The 1913 Tasmanian state election was held on 23 January 1913.

==Retiring Members==

===Liberal===
- Thomas Bakhap MHA (Bass)

==House of Assembly==
Sitting members are shown in bold text. Tickets that elected at least one MHA are highlighted in the relevant colour. Successful candidates are indicated by an asterisk (*).

===Bass===
Six seats were up for election. The Labor Party was defending three seats. The Liberal Party was defending three seats.

| Labor candidates | Liberal candidates |
|---|---|
| Arthur Anderson* George Becker* James Guy Charles Howroyd* | John Hayes* Richard McKenzie Robert Sadler* Albert Solomon* |

===Darwin===
Six seats were up for election. The Labor Party was defending three seats. The Liberal Party was defending three seats.

| Labor candidates | Liberal candidates |
|---|---|
| James Belton* James Hurst David Jones James Ogden* Benjamin Watkins* | William Lamerton Kenric Laughton Herbert Payne* George Pullen* Joshua Whitsitt* |

===Denison===
Six seats were up for election. The Labor Party was defending four seats. The Liberal Party was defending two seats.

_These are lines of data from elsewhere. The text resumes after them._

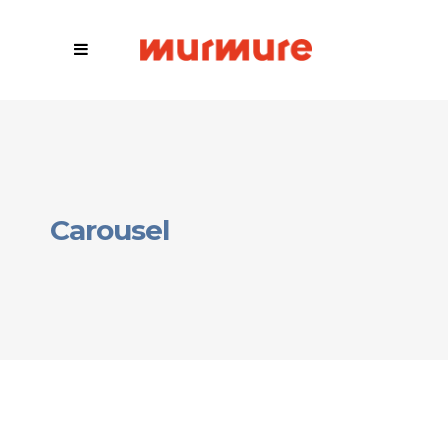
Carousel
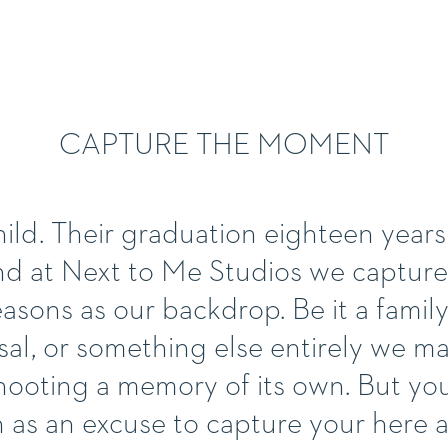
CAPTURE THE MOMENT
ild. Their graduation eighteen years la
nd at Next to Me Studios we capture
sons as our backdrop. Be it a family 
al, or something else entirely we m
hooting a memory of its own. But yo
n as an excuse to capture your her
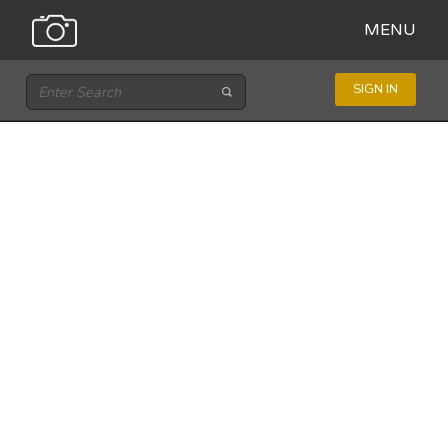
MENU
SIGN IN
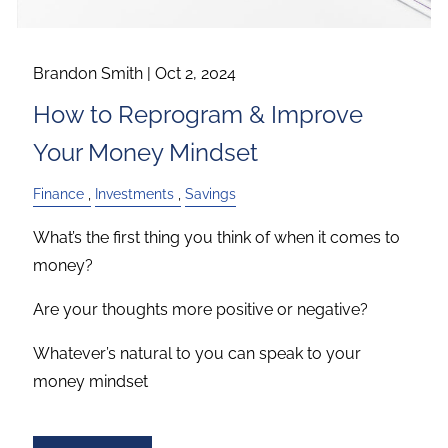
Brandon Smith |
Oct 2, 2024
How to Reprogram & Improve
Your Money Mindset
Finance
Investments
Savings
What’s the first thing you think of when it comes to
money?
Are your thoughts more positive or negative?
Whatever’s natural to you can speak to your
money mindset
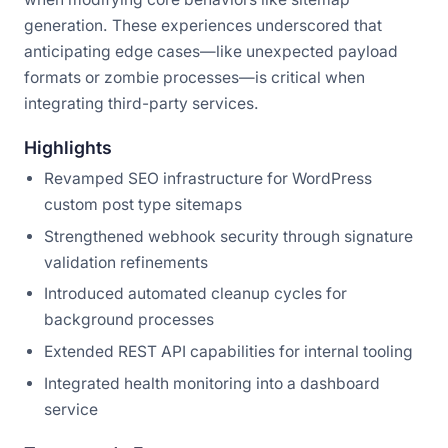
generation. These experiences underscored that
anticipating edge cases—like unexpected payload
formats or zombie processes—is critical when
integrating third-party services.
Highlights
Revamped SEO infrastructure for WordPress
custom post type sitemaps
Strengthened webhook security through signature
validation refinements
Introduced automated cleanup cycles for
background processes
Extended REST API capabilities for internal tooling
Integrated health monitoring into a dashboard
service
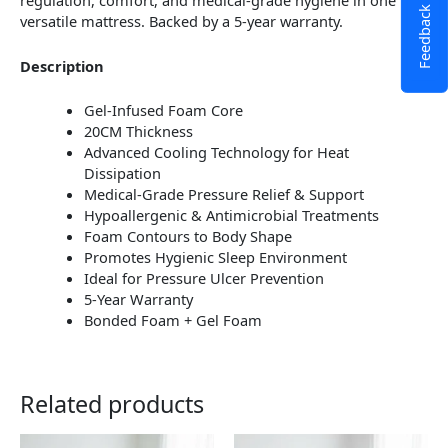
regulation, comfort, and medical-grade hygiene in one
Feedback
versatile mattress. Backed by a 5-year warranty.
Description
Gel-Infused Foam Core
20CM Thickness
Advanced Cooling Technology for Heat
Dissipation
Medical-Grade Pressure Relief & Support
Hypoallergenic & Antimicrobial Treatments
Foam Contours to Body Shape
Promotes Hygienic Sleep Environment
Ideal for Pressure Ulcer Prevention
5-Year Warranty
Bonded Foam + Gel Foam
Related products
This
This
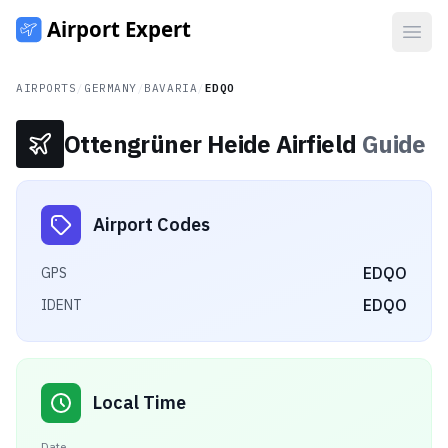
Open
AIRPORTS
/
GERMANY
/
BAVARIA
/
EDQO
Ottengrüner Heide Airfield
Guide
Airport Codes
EDQO
GPS
EDQO
IDENT
Local Time
Date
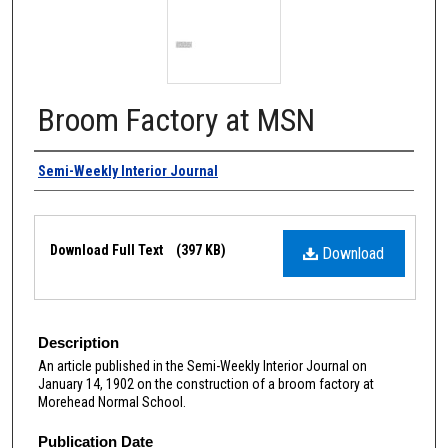
Broom Factory at MSN
Authors
Semi-Weekly Interior Journal
Files
Download Full Text
(397 KB)
Download
Description
An article published in the Semi-Weekly Interior Journal on
January 14, 1902 on the construction of a broom factory at
Morehead Normal School.
Publication Date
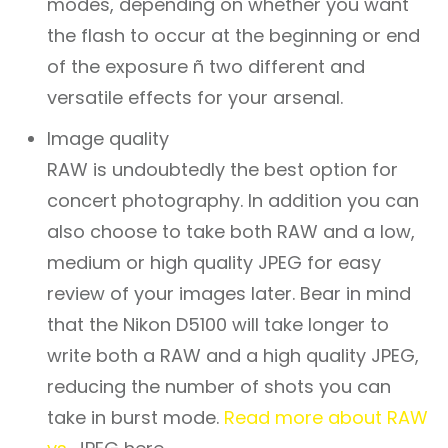
modes, depending on whether you want
the flash to occur at the beginning or end
of the exposure ñ two different and
versatile effects for your arsenal.
Image quality
RAW is undoubtedly the best option for
concert photography. In addition you can
also choose to take both RAW and a low,
medium or high quality JPEG for easy
review of your images later. Bear in mind
that the Nikon D5100 will take longer to
write both a RAW and a high quality JPEG,
reducing the number of shots you can
take in burst mode.
Read more about RAW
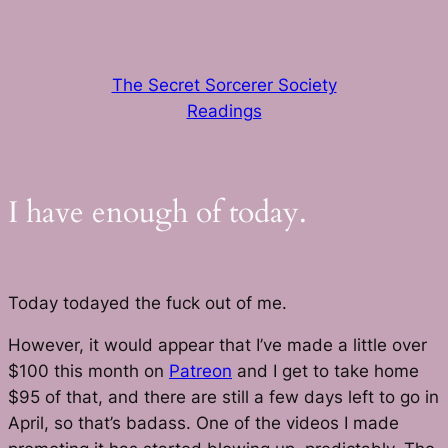
Skip
to
content
The Secret Sorcerer Society
Readings
I have enough of today.
Today todayed the fuck out of me.
However, it would appear that I’ve made a little over
$100 this month on
Patreon
and I get to take home
$95 of that, and there are still a few days left to go in
April, so that’s badass. One of the videos I made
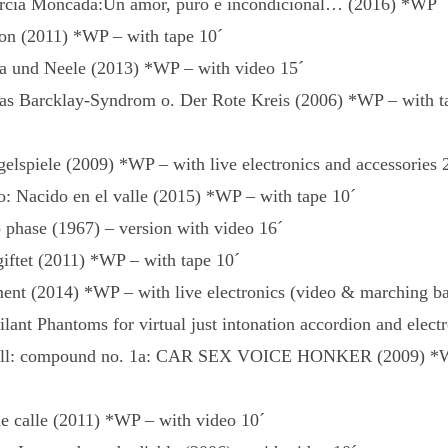
arcia Moncada:Un amor, puro e incondicional… (2016) *WP
on (2011) *WP – with tape 10´
a und Neele (2013) *WP – with video 15´
 Barcklay-Syndrom o. Der Rote Kreis (2006) *WP – with ta
elspiele (2009) *WP – with live electronics and accessories 
o: Nacido en el valle (2015) *WP – with tape 10´
 phase (1967) – version with video 16´
iftet (2011) *WP – with tape 10´
ment (2014) *WP – with live electronics (video & marching ba
ant Phantoms for virtual just intonation accordion and electr
oll: compound no. 1a: CAR SEX VOICE HONKER (2009) *W
e calle (2011) *WP – with video 10´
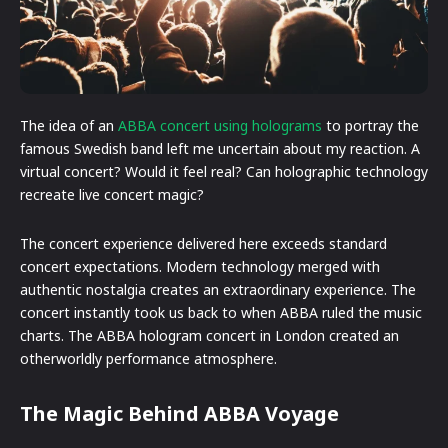
The idea of an
ABBA concert using holograms
to portray the
famous Swedish band left me uncertain about my reaction. A
virtual concert? Would it feel real? Can holographic technology
recreate live concert magic?
The concert experience delivered here exceeds standard
concert expectations. Modern technology merged with
authentic nostalgia creates an extraordinary experience. The
concert instantly took us back to when ABBA ruled the music
charts. The ABBA hologram concert in London created an
otherworldly performance atmosphere.
The Magic Behind ABBA Voyage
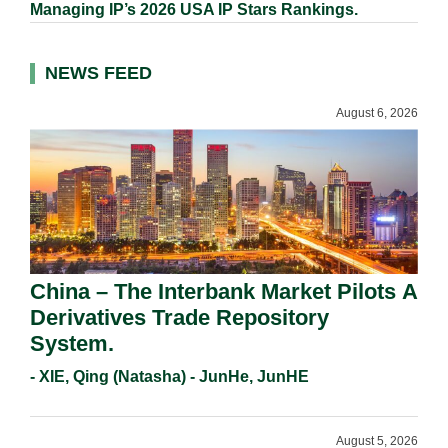
Managing IP’s 2026 USA IP Stars Rankings.
NEWS FEED
August 6, 2026
China – The Interbank Market Pilots A
Derivatives Trade Repository
System.
- XIE, Qing (Natasha) - JunHe, JunHE
August 5, 2026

| Labor candidates | Liberal candidates |
|---|---|
| Vincent Barker* Henry Edmonds Lyndhurst Giblin* Edward O'Brien William Sheridan Newham Waterworth Walter Woods* | William Bottrill Sir John Davies* William Fullerton* Sir Elliott Lewis* John Paterson Frederick Rattle Francis Valentine |

===Franklin===
Six seats were up for election. The Labor Party was defending three seats. The Liberal Party was defending three seats.

| Labor candidates | Liberal candidates |
|---|---|
| Frederick Banks David Dicker* John Earle* George Martin* | Arthur Cotton* John Evans* Norman Ewing* Alexander Hean Alfred McDermott |

===Wilmot===
Six seats were up for election. The Labor Party was defending two seats. The Liberal Party was defending four seats, although Norman Cameron was running as an independent.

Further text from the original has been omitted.